New demands

During the late 1940s and the 1950s, the most significant issue facing the Education Service was the provision of appropriate facilities for an increasing population. For example, in 1952, Cockenzie and Port Seton Town Council owned and managed 601 houses, compared with 296 in 1939. This growth was due partly to replacement of substandard housing, and to a larger extent the post-war ‘baby boom’, but also later to the programme of slum clearance in Scotland’s major cities. By 1957, the Education Committee was debating proposed ‘overspill’ arrangements between Haddington and Dunbar Town Councils and Glasgow Council in relation to school accommodation. Anticipation of educational requirements was further complicated from the early 1950s onward by the increasing likelihood of demographic shifts due to fluctuations in mining or other industrial activity. As many school buildings were in urgent need of maintenance work and lacked space for school assemblies or sports activities, in 1946 the Education Department was obliged to erect temporary facilities such as huts in both primary and secondary schools to accommodate increased pupil numbers.

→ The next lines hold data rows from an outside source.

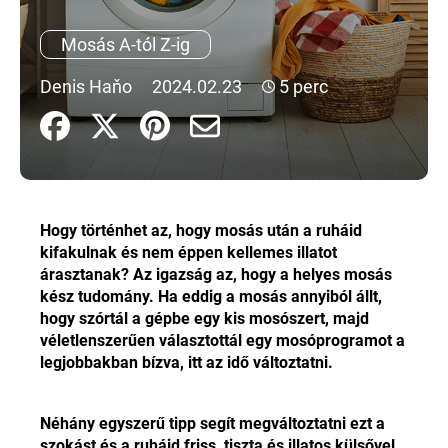
Mosás A-tól Z-ig
A
j
Denis Haňo
2024.02.23
5 perc
á
n
l
j
u
k
Hogy történhet az, hogy mosás után a ruháid
kifakulnak és nem éppen kellemes illatot
árasztanak? Az igazság az, hogy a helyes mosás
kész tudomány. Ha eddig a mosás annyiból állt,
hogy szórtál a gépbe egy kis mosószert, majd
véletlenszerűen választottál egy mosóprogramot a
legjobbakban bízva, itt az idő változtatni.
Néhány egyszerű tipp segít megváltoztatni ezt a
szokást és a ruháid friss, tiszta és illatos külsővel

But these limited facilities were not in keeping with the obligations that were laid out in the Education (Scotland) Act of 1945. Change had long been on the Scottish agenda, with the raising of the leaving age to 15 first being enacted in the Act of 1918, but not implemented until 1947. The 1936 Act had created a unified secondary sector (with different kinds of courses), and the 1945 Education (Scotland) Act consolidated this. Also included were requirements such as nursery provision for ages 3-5, and appropriate provision for the educational needs of (in the terminology of the time) ‘educationally backward and retarded children‘. It also laid down expected standards for in accommodation and playing fields; standards that the county recognised were ‘… well in advance of those at present’ (ELCC (1953) County Development Plan).